[Opening Task inputs section]

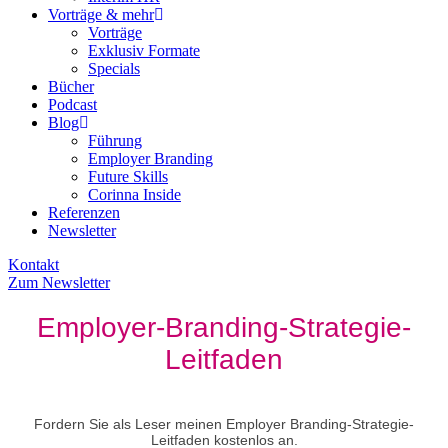
Vorträge & mehr
Vorträge
Exklusiv Formate
Specials
Bücher
Podcast
Blog
Führung
Employer Branding
Future Skills
Corinna Inside
Referenzen
Newsletter
Kontakt
Zum Newsletter
Employer-Branding-Strategie-
Leitfaden
Fordern Sie als Leser meinen Employer Branding-Strategie-
Leitfaden kostenlos an.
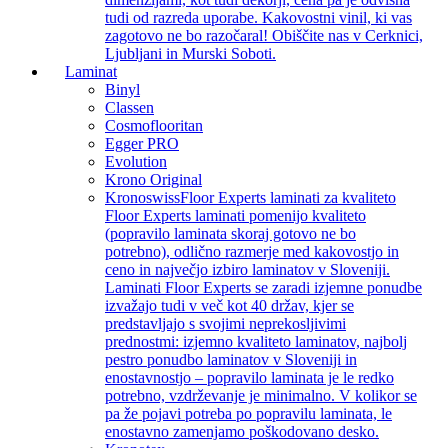
tudi od razreda uporabe. Kakovostni vinil, ki vas
zagotovo ne bo razočaral! Obiščite nas v Cerknici,
Ljubljani in Murski Soboti.
Laminat
Binyl
Classen
Cosmoflooritan
Egger PRO
Evolution
Krono Original
Kronoswiss
Floor Experts laminati za kvaliteto
Floor Experts laminati pomenijo kvaliteto
(popravilo laminata skoraj gotovo ne bo
potrebno), odlično razmerje med kakovostjo in
ceno in največjo izbiro laminatov v Sloveniji.
Laminati Floor Experts se zaradi izjemne ponudbe
izvažajo tudi v več kot 40 držav, kjer se
predstavljajo s svojimi neprekosljivimi
prednostmi: izjemno kvaliteto laminatov, najbolj
pestro ponudbo laminatov v Sloveniji in
enostavnostjo – popravilo laminata je le redko
potrebno, vzdrževanje je minimalno. V kolikor se
pa že pojavi potreba po popravilu laminata, le
enostavno zamenjamo poškodovano desko.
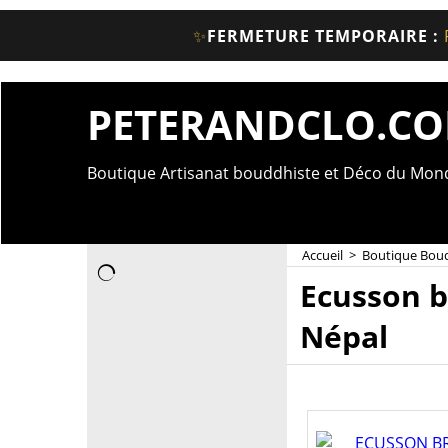
✨
FERMETURE TEMPORAIRE :
PETERANDCLO.C
Boutique Artisanat bouddhiste et Déco du Mo
Accueil
>
Boutique Bou
Ecusson b
Népal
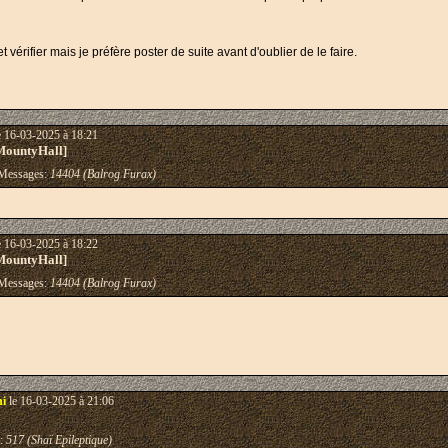
 vérifier mais je préfère poster de suite avant d'oublier de le faire.
e 16-03-2025 à 18:21
MountyHall]
essages:
14404 (Balrog Furax)
e 16-03-2025 à 18:22
MountyHall]
essages:
14404 (Balrog Furax)
hi
le 16-03-2025 à 21:06
:
517 (Shaï Epileptique)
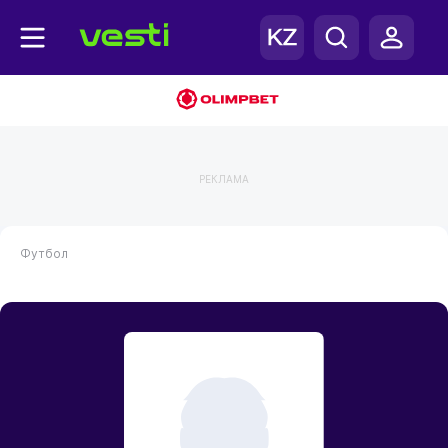
РЕКЛАМА
Футбол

[Closing Task inputs section]

__The task__. The string "laminata" marks the lines to return from the material. Copy each one.

__Answer to the problem__.
(popravilo laminata skoraj gotovo ne bo
enostavnostjo – popravilo laminata je le redko
pa že pojavi potreba po popravilu laminata, le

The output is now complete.